「インフォームドコンセント」後悔しないために知っておくべきこと
医療行為に対して説明を尽くして患者さんから合意してもらう行程をインフォームド・コンセントといいます。しかし、インフォームド・コンセントを「患者からサインをもらうこと」くらいに考えている医師は少なくない。治療のリスクや詳細をよく理解しないままサインしてしまうと最終的に困るのは、医師ではなく患者さんです。何か問題が起きたとき、サインがあることで医師は守られますが、患者さんは犠牲となってしまいます。そうならないために、今回はインフォームド・コンセントをテーマに次のような内容を解説していきます。
▼目次
-
なぜインフォームド・コンセントが必要なのか?
-
医師は「すべてを説明すればいい」わけではない
-
患者がやってはいけないこと
※このニュースレターは、米国がん専門医である上野直人が誤った医療情報に騙されないための知識や考え方をお届けしていきます。患者さんや医療従事者がヘルスリテラシーを高められるように、継続的に発信していきますので、来週も受け取りたい方はぜひ登録をお願いします。なお、本記事の内容は、一般の方でもわかるように簡素化していますので、治療については必ず医療従事者と直接相談したうえで、自らに合う選択をしてください。
なぜインフォームド・コンセントが必要なのか
患者さんに対して何か医療行為をするとか、あるいは治療を提供するときに事前に医療従事者と患者との間で合意を取ることが必要です。

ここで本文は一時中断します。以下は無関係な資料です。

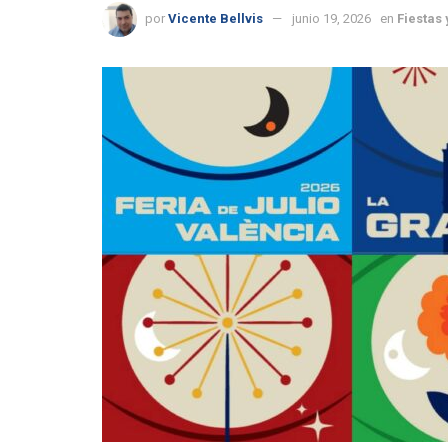
por
Vicente Bellvis
junio 19, 2026
en
Fiestas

国立がん研究センターが運営するがん情報サービスでは、次のように定義しています。
医療行為を受ける前に、医師および看護師から医療行為について、わかりやすく十分な説明を受け、それに対して患者さんは疑問があれば解消し、内容について十分納得した上で、その医療行為に同意することです。すべての医療行為について必要な手続きです。もともとは米国で生まれた言葉で、“十分な説明と同意”と訳される場合もあります。

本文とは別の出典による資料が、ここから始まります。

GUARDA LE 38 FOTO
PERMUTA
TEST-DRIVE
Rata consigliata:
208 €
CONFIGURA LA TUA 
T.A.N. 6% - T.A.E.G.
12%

残念ながら、同意書に患者さんからサインをもらうことを目的と考えている医師は少なくありません。同意書へのサインは形式的な結果にすぎないのであって、重要なのは治療を受けた後に患者さんが満足できるかどうか。言い換えると、合意に至るまでの説明の過程なのです。
ただ、実際に私がインフォームド・コンセントを取るときに、説明する前にサインさせてくださいと言ってくる患者さんがいらっしゃいます。極端な例かもしれませんが、治療内容をよく理解しないまま同意しようとしてくる人は今でも少なくありません。決して医師側だけの問題ではないのです。
そして、そうした質の低いインフォームド・コンセントで困るのは、医師ではなく患者さんです。法的には医師がサインを盾にすることができるからです。以前も書きましたが、医療訴訟リスクに備えるディフェンシブ・メディシン(防衛医療)の側面もあるので、早くサインが欲しいと考える医師が出てきてしまうという構造的な問題も考えられます。
こうしたリスクから身を守るために、患者さん自身がインフォームド・コンセントについて理解しておく必要があるのです。